# Task to complete
A word-for-word copy of the data, pictures excluded, is what this task asks for.

+++ Extracted material

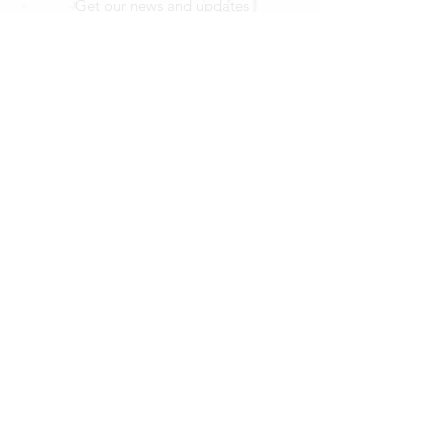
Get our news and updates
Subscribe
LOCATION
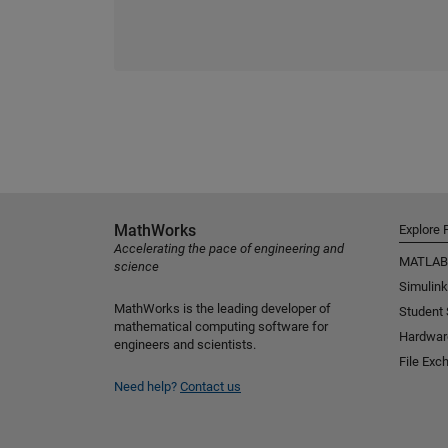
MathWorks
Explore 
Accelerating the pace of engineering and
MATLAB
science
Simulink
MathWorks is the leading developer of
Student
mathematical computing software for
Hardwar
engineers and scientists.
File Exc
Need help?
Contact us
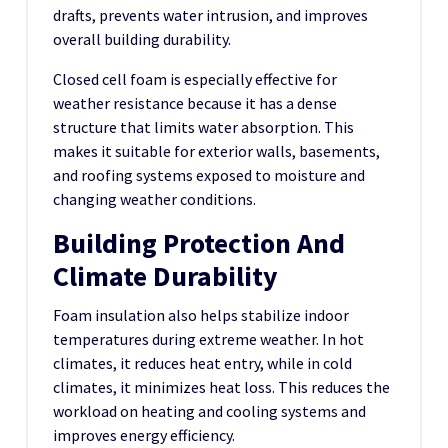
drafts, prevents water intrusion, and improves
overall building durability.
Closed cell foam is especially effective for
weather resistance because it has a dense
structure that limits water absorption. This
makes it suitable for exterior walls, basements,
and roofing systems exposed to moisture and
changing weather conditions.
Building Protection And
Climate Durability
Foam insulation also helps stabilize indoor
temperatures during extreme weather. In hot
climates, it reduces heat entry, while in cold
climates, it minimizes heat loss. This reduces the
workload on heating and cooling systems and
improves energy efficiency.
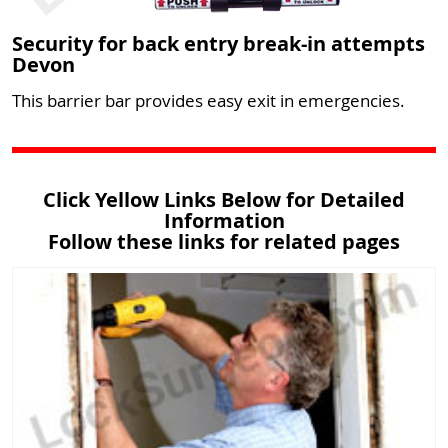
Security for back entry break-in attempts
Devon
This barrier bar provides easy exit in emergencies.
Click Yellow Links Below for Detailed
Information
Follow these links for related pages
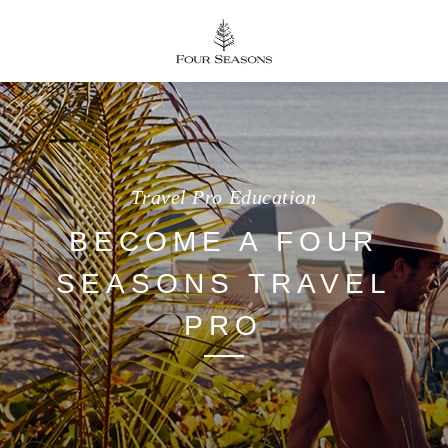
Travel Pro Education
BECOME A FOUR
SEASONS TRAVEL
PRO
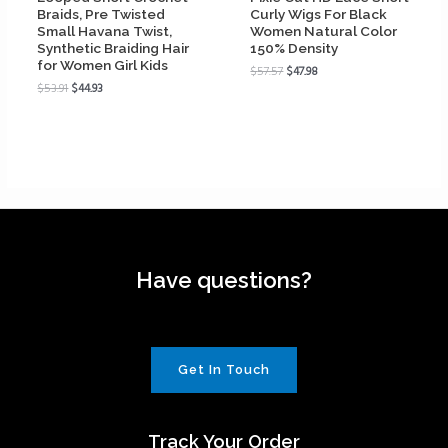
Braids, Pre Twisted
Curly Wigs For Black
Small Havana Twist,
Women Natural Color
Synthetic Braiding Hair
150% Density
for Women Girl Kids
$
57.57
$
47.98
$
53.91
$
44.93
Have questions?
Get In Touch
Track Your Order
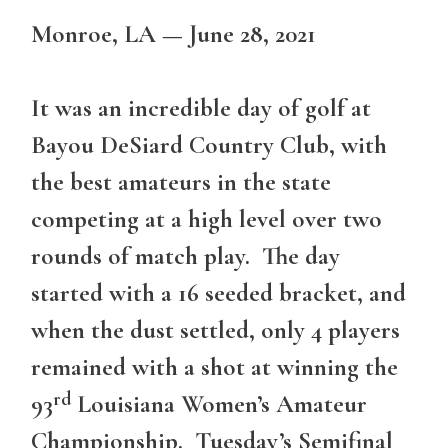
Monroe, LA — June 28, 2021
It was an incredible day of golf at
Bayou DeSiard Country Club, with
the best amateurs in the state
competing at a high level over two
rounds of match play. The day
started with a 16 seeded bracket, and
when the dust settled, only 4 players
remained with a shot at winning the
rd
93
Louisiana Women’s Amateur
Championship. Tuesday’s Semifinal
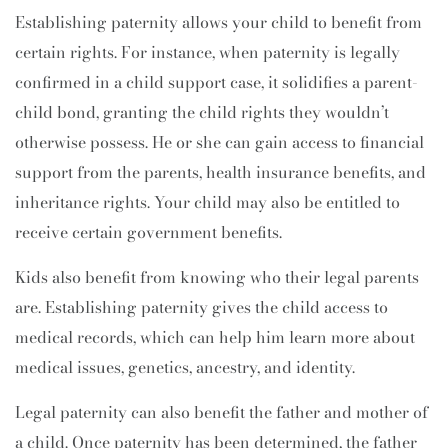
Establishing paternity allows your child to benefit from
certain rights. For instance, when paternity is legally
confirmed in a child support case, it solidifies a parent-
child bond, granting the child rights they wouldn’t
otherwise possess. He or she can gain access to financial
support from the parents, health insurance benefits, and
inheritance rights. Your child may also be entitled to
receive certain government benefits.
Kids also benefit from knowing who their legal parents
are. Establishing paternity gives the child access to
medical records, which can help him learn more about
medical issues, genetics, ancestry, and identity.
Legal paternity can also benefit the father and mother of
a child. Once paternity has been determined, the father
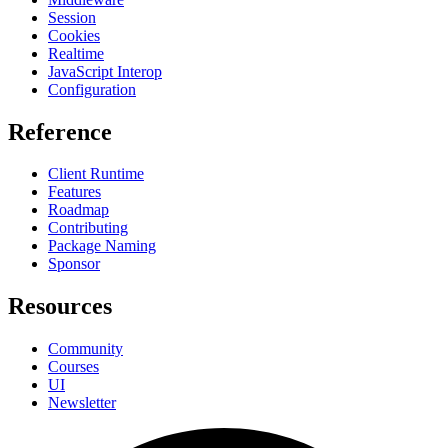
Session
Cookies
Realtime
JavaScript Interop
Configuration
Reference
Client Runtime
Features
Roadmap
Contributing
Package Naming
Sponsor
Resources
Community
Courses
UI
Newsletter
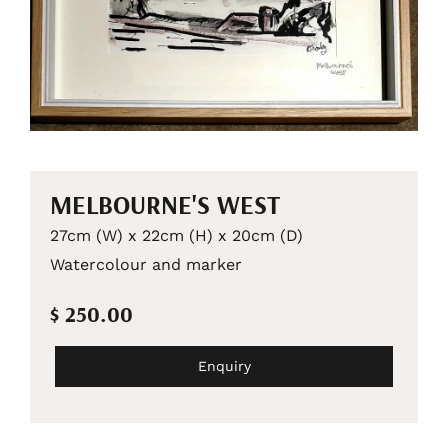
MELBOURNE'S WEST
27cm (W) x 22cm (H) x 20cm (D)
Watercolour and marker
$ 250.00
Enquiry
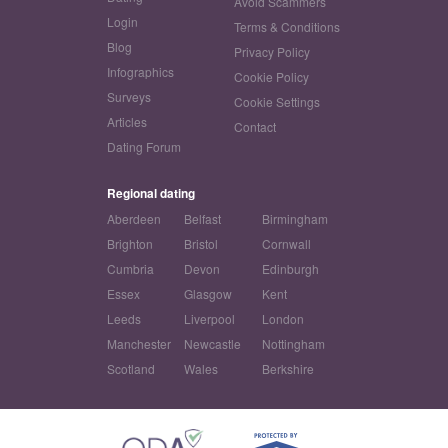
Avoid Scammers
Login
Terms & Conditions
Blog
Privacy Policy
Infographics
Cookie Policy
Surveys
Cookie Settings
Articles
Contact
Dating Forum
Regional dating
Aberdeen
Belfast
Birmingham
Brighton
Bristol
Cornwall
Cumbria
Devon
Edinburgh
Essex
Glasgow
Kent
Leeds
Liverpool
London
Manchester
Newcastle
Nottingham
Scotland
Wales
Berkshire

++++++

# Written answer
Get our news and updates
Subscribe
LOCATION
MathWorks
Explore 
Accelerating the pace of engineering and
MATLAB
science
Simulink
MathWorks is the leading developer of
Student
mathematical computing software for
Hardwar
engineers and scientists.
File Exc
Need help?
Contact us
drafts, prevents water intrusion, and improves
overall building durability.
Closed cell foam is especially effective for
weather resistance because it has a dense
structure that limits water absorption. This
makes it suitable for exterior walls, basements,
and roofing systems exposed to moisture and
changing weather conditions.
Building Protection And
Climate Durability
Foam insulation also helps stabilize indoor
temperatures during extreme weather. In hot
climates, it reduces heat entry, while in cold
climates, it minimizes heat loss. This reduces the
workload on heating and cooling systems and
improves energy efficiency.
Security for back entry break-in attempts
Devon
This barrier bar provides easy exit in emergencies.
Click Yellow Links Below for Detailed
Information
Follow these links for related pages
Travel Pro Education
BECOME A FOUR
SEASONS TRAVEL
PRO
Braids, Pre Twisted
Curly Wigs For Black
Small Havana Twist,
Women Natural Color
Synthetic Braiding Hair
150% Density
for Women Girl Kids
$
57.57
$
47.98
$
53.91
$
44.93
Have questions?
Get In Touch
Track Your Order
Monroe, LA — June 28, 2021
It was an incredible day of golf at
Bayou DeSiard Country Club, with
the best amateurs in the state
competing at a high level over two
rounds of match play. The day
started with a 16 seeded bracket, and
when the dust settled, only 4 players
remained with a shot at winning the
rd
93
Louisiana Women’s Amateur
Championship. Tuesday’s Semifinal
Establishing paternity allows your child to benefit from
certain rights. For instance, when paternity is legally
confirmed in a child support case, it solidifies a parent-
child bond, granting the child rights they wouldn’t
otherwise possess. He or she can gain access to financial
support from the parents, health insurance benefits, and
inheritance rights. Your child may also be entitled to
receive certain government benefits.
Kids also benefit from knowing who their legal parents
are. Establishing paternity gives the child access to
medical records, which can help him learn more about
medical issues, genetics, ancestry, and identity.
Legal paternity can also benefit the father and mother of
a child. Once paternity has been determined, the father
Session
Cookies
Realtime
JavaScript Interop
Configuration
Reference
Client Runtime
Features
Roadmap
Contributing
Package Naming
Sponsor
Resources
Community
Courses
UI
Newsletter
MELBOURNE'S WEST
27cm (W) x 22cm (H) x 20cm (D)
Watercolour and marker
$ 250.00
Enquiry
Avoid Scammers
Login
Terms & Conditions
Blog
Privacy Policy
Infographics
Cookie Policy
Surveys
Cookie Settings
Articles
Contact
Dating Forum
Regional dating
Aberdeen
Belfast
Birmingham
Brighton
Bristol
Cornwall
Cumbria
Devon
Edinburgh
Essex
Glasgow
Kent
Leeds
Liverpool
London
Manchester
Newcastle
Nottingham
Scotland
Wales
Berkshire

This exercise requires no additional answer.